3. Matching doesn’t have to mean identical colours — it’s a system that speeds up mornings.

I match textures, moods and materials instead of relying on one shade. This approach keeps a look coherent without being uniform. It also makes getting dressed faster and more intuitive.

 

4. The kimono jackets have become the brand’s strongest signature.

Crafted from Pierre Frey fabrics and produced in limited quantities, these pieces now define the collection’s identity. They combine structure, print and versatility in a way that resonates with customers. They are, in many ways, the brand’s shorthand.

 

5. Mood boards remain part of my daily routine.

I create them constantly to refine direction and adjust tone. Each board adds a new layer, much like updating a familiar recipe. It’s a simple but effective way to stay visually aligned.

 

6. Illustration work has shaped how I understand fashion.

Thirty years of drawing have trained my eye to read proportion, texture and balance quickly. That experience carries directly into how I cut, style and develop new pieces. It’s a foundation I rely on daily.

 

7. I enjoy creating handcrafted giveaways for the brand.

These small items add a personal note to the collection’s universe. They serve as tactile reminders of the brand’s values and craft-oriented approach. They also make our events and deliveries more memorable.

 

8. My vintage archive informs how I build colour stories.

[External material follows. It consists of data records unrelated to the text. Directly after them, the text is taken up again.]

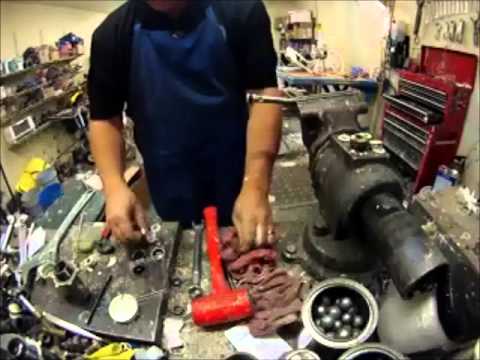 Locate an element on the screen. The image size is (480, 360). floor is located at coordinates (296, 197). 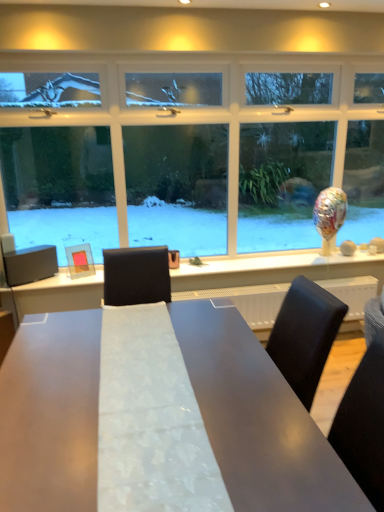 Locate an element on the screen. This screenshot has width=384, height=512. glossy white table at center is located at coordinates (257, 419).

The width and height of the screenshot is (384, 512). Describe the element at coordinates (257, 419) in the screenshot. I see `glossy white table at center` at that location.

Where is `glossy white table at center`? The width and height of the screenshot is (384, 512). glossy white table at center is located at coordinates (257, 419). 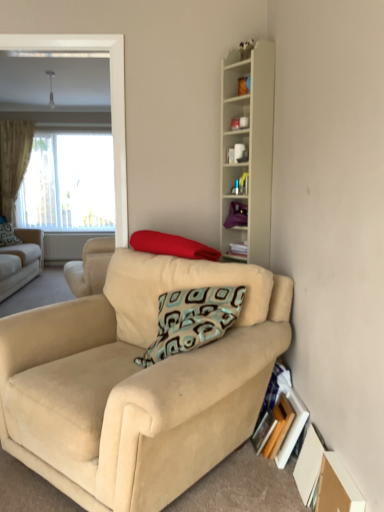 Question: Is teal plastic cup at upper center at the back of red fabric pillow at center, which ranks as the first pillow in bottom-to-top order?

Choices:
 (A) yes
 (B) no

Answer: (B)

Question: Can you confirm if red fabric pillow at center, the 2th pillow from the left, is smaller than teal plastic cup at upper center?

Choices:
 (A) yes
 (B) no

Answer: (B)

Question: Is red fabric pillow at center, the 2th pillow from the left, at the left side of teal plastic cup at upper center?

Choices:
 (A) yes
 (B) no

Answer: (A)

Question: Can you confirm if red fabric pillow at center, which is the 2th pillow in top-to-bottom order, is thinner than teal plastic cup at upper center?

Choices:
 (A) yes
 (B) no

Answer: (B)

Question: Is red fabric pillow at center, the 2th pillow from the left, touching teal plastic cup at upper center?

Choices:
 (A) no
 (B) yes

Answer: (A)

Question: Is red fabric pillow at center, the 2th pillow from the left, in front of teal plastic cup at upper center?

Choices:
 (A) yes
 (B) no

Answer: (A)

Question: Can you confirm if white matte mug at upper center, which ranks as the 2th cabinet in bottom-to-top order, is thinner than patterned fabric pillow at left, which appears as the second pillow when viewed from the front?

Choices:
 (A) no
 (B) yes

Answer: (B)

Question: Is white matte mug at upper center, the first cabinet from the top, not within patterned fabric pillow at left, which is the first pillow in top-to-bottom order?

Choices:
 (A) no
 (B) yes

Answer: (B)

Question: Would you say white matte mug at upper center, which ranks as the 2th cabinet in bottom-to-top order, is a long distance from patterned fabric pillow at left, which appears as the second pillow when viewed from the front?

Choices:
 (A) yes
 (B) no

Answer: (A)

Question: From the image's perspective, would you say white matte mug at upper center, which ranks as the 2th cabinet in bottom-to-top order, is positioned over patterned fabric pillow at left, which appears as the second pillow when viewed from the front?

Choices:
 (A) yes
 (B) no

Answer: (A)

Question: Does white matte mug at upper center, which ranks as the 2th cabinet in bottom-to-top order, touch patterned fabric pillow at left, which appears as the second pillow when viewed from the front?

Choices:
 (A) yes
 (B) no

Answer: (B)

Question: Considering the relative sizes of white matte mug at upper center, which ranks as the 2th cabinet in bottom-to-top order, and patterned fabric pillow at left, arranged as the first pillow when viewed from the back, in the image provided, is white matte mug at upper center, which ranks as the 2th cabinet in bottom-to-top order, smaller than patterned fabric pillow at left, arranged as the first pillow when viewed from the back,?

Choices:
 (A) yes
 (B) no

Answer: (A)

Question: Is brown cardboard box at lower right aimed at beige fabric couch at left, which ranks as the first studio couch in back-to-front order?

Choices:
 (A) yes
 (B) no

Answer: (B) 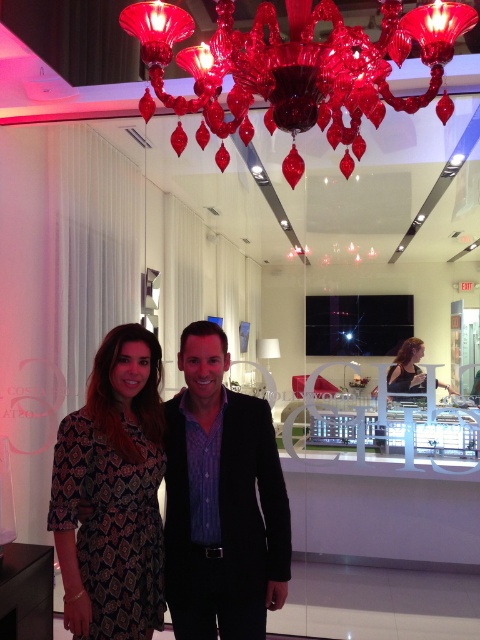 From the picture: You are standing in the showroom and see two points marked in the image. The first point is at coordinate point [312,88] and the second is at point [132,333]. Which point is closer to you?

Point [312,88] is in front of point [132,333], so it is closer to you.

You are a photographer setting up for a photoshoot in the described scene. You need to ensure that both the matte black suit at center and the matte black dress at center are visible in the frame. Based on their positions, which one should you focus on first to capture both in the shot?

The matte black suit at center is located below the matte black dress at center, so focusing on the dress first will ensure both are in the frame since the dress is higher up and the suit is positioned beneath it. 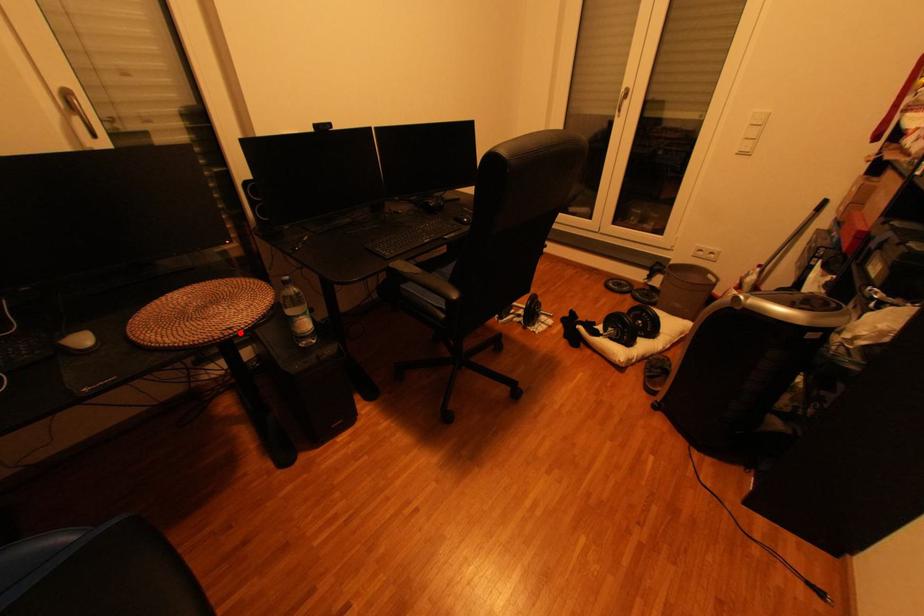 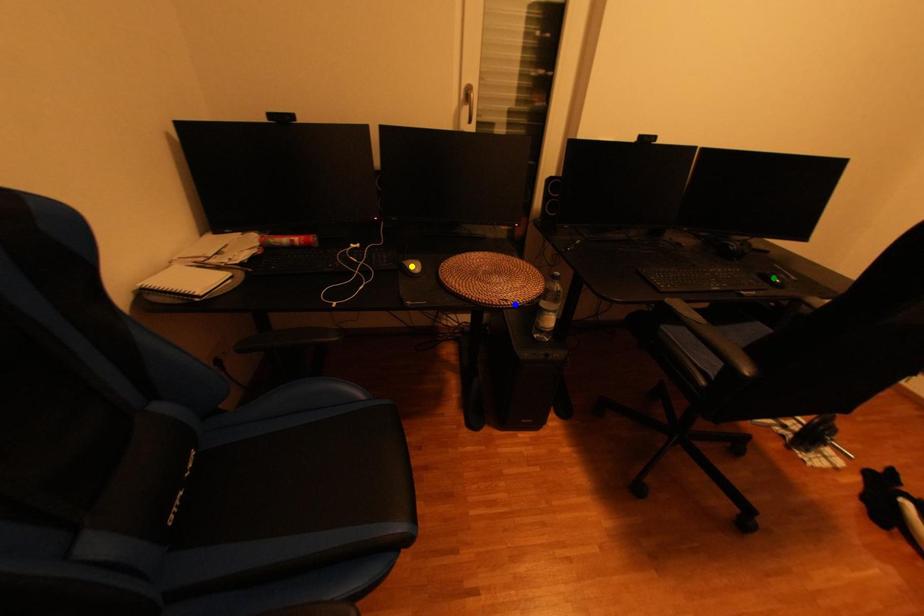 Question: I am providing you with two images of the same scene from different viewpoints. A red point is marked on the first image. You are given multiple points on the second image. Which point in image 2 represents the same 3d spot as the red point in image 1?

Choices:
 (A) blue point
 (B) green point
 (C) yellow point

Answer: (A) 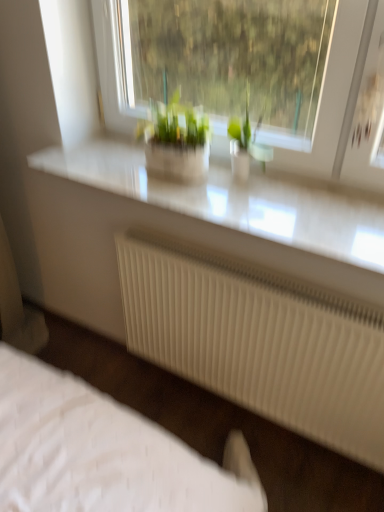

I reference it frequently for unexpected combinations and textures. The archive acts as a visual library that keeps the palette grounded yet distinctive. It’s practical, not nostalgic.

 

9. My daughter Greta has influenced the brand from the start.

She brings a clear, instinctive sense of detail to many pieces. Her input often sharpens the final design. It’s an intergenerational collaboration that has become part of the process.

 

10. Travelling reveals how the clothes function beyond the studio.

Wearing pieces in different climates and contexts highlights what works — and what doesn’t. This global testing ground shapes future adjustments. It’s fieldwork in real time.

 

11. Working on magazines keeps my perspective broad.

Editorial assignments expose me to ideas outside fashion and prevent the tunnel vision that can come with designing. This balance strengthens both sides of my work. It keeps the brand connected to culture, not just clothing.